Can you give us the price points on the various Tarmac's and what they include (component group, wheeelset, etc.)? Anyone able to ride the Tarmac's and CR1's back to back? Opinions?

Thanks!


----------



## critchie

Seattleblu said:


> Can you give us the price points on the various Tarmac's and what they include (component group, wheeelset, etc.)? Anyone able to ride the Tarmac's and CR1's back to back? Opinions?
> 
> Thanks!


*SRAM Force, Roval Rapide Star Carbon wheels: $6000*
*DA, Mavic Ksyrium ES wheels: $5000*

*The SRAM bike also comes with an adjustable one-piece bar/stem -- light and incredibly stiff. The DA bike has a carbon stem & bar, but they are separate pieces. Colors are red/carbon & silver/carbon in the SRAM bike, and red/carbon & blue/carbon (gerolsteiner) in the DA bike.*

*There is also a frameset (frame, fork & seatpost): $2500, and*
*a "module" (frame, fork, seatpost, crank & adjustable bar/stem combo): $3500. The latter two come in silver/carbon or red/carbon, and blue/carbon (gerolsteiner), respectively.*

*Please note: the prices are our prices, other shops will likely charge differently.*


----------



## uzziefly

I really would like a Tarmac honestly.

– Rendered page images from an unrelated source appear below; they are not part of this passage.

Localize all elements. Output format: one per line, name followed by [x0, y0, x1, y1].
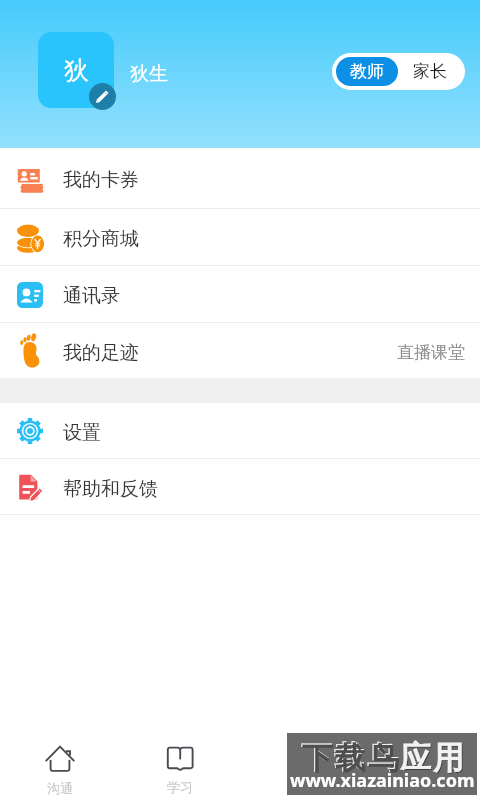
staticText: 家长 [413, 61, 447, 82]
staticText: 直播课堂 [397, 342, 465, 363]
button[interactable]: 积分商城 [0, 209, 480, 265]
button[interactable]: 通讯录 [0, 266, 480, 322]
button[interactable]: Edit avatar [89, 83, 116, 110]
button[interactable]: 学习 [120, 740, 240, 800]
button[interactable]: 教师 [336, 57, 398, 86]
staticText: 应用 [400, 739, 466, 778]
staticText: 帮助和反馈 [63, 477, 158, 501]
button[interactable]: 设置 [0, 403, 480, 458]
staticText: 学习 [167, 779, 193, 795]
button[interactable]: 我的足迹 [0, 323, 480, 378]
staticText: 通讯录 [63, 284, 120, 308]
button[interactable]: 沟通 [0, 740, 120, 800]
staticText: 我的卡券 [63, 168, 139, 192]
staticText: 设置 [63, 421, 101, 445]
staticText: 积分商城 [63, 227, 139, 251]
staticText: 狄生 [130, 62, 168, 86]
staticText: 教师 [350, 61, 384, 82]
staticText: 下载鸟 [300, 738, 399, 777]
staticText: 下载鸟 [301, 739, 400, 778]
staticText: 应用 [399, 738, 465, 777]
staticText: 狄 [64, 55, 89, 86]
staticText: 沟通 [47, 780, 73, 796]
staticText: www.xiazainiao.com [290, 768, 475, 793]
button[interactable]: 家长 [398, 57, 461, 86]
button[interactable]: 帮助和反馈 [0, 459, 480, 514]
button[interactable]: 我的卡券 [0, 148, 480, 208]
staticText: 我的足迹 [63, 341, 139, 365]
button[interactable]: 狄 [38, 32, 114, 108]
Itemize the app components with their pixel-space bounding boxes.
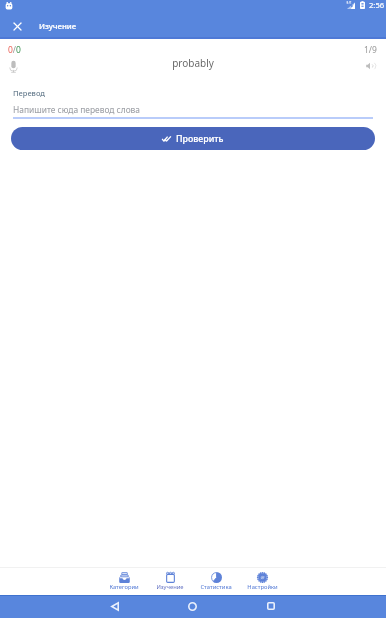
button[interactable]: Play pronunciation	[366, 62, 376, 70]
staticText: Напишите сюда перевод слова	[13, 104, 141, 115]
button[interactable]: Record pronunciation	[9, 60, 18, 73]
button[interactable]: Настройки	[239, 568, 285, 595]
staticText: Настройки	[247, 583, 278, 591]
staticText: Перевод	[13, 88, 45, 98]
staticText: probably	[0, 56, 386, 70]
button[interactable]: Категории	[101, 568, 147, 595]
staticText: 0/0	[8, 44, 21, 56]
button[interactable]: Изучение	[147, 568, 193, 595]
button[interactable]: Back	[105, 596, 125, 616]
staticText: 2:56	[369, 0, 385, 10]
button[interactable]: Home	[182, 596, 202, 616]
button[interactable]: Проверить	[11, 127, 375, 150]
staticText: Категории	[109, 583, 139, 591]
staticText: Проверить	[176, 133, 224, 145]
button[interactable]: Recent apps	[261, 596, 281, 616]
staticText: Изучение	[39, 21, 77, 32]
button[interactable]: Статистика	[193, 568, 239, 595]
button[interactable]: Close	[0, 14, 34, 38]
staticText: Изучение	[156, 583, 184, 591]
staticText: Статистика	[200, 583, 232, 591]
button[interactable]: Translation input field	[11, 104, 375, 115]
staticText: 1/9	[364, 44, 377, 56]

Now all I've gotta do is test em out just to ensure everything fits perfect. However, I would just be getting a frameset probably as I would like to build the bike up myself as far as possible. I would be getting some componentry together but would be using my extra bar/stem in the meantime and all that. I might get Lightweight wheels as well.

Just a correction, my Madone is an SSL 5.9 not the SL. 

Tarmac SL? On specialized's website, all I see is the S Works Tarmac/Sworks Roubaix. 

Which is a better ride? I know both are great and the Roubaix is more comfortable in a way. But, what I would like to know is how the bikes feel etc. 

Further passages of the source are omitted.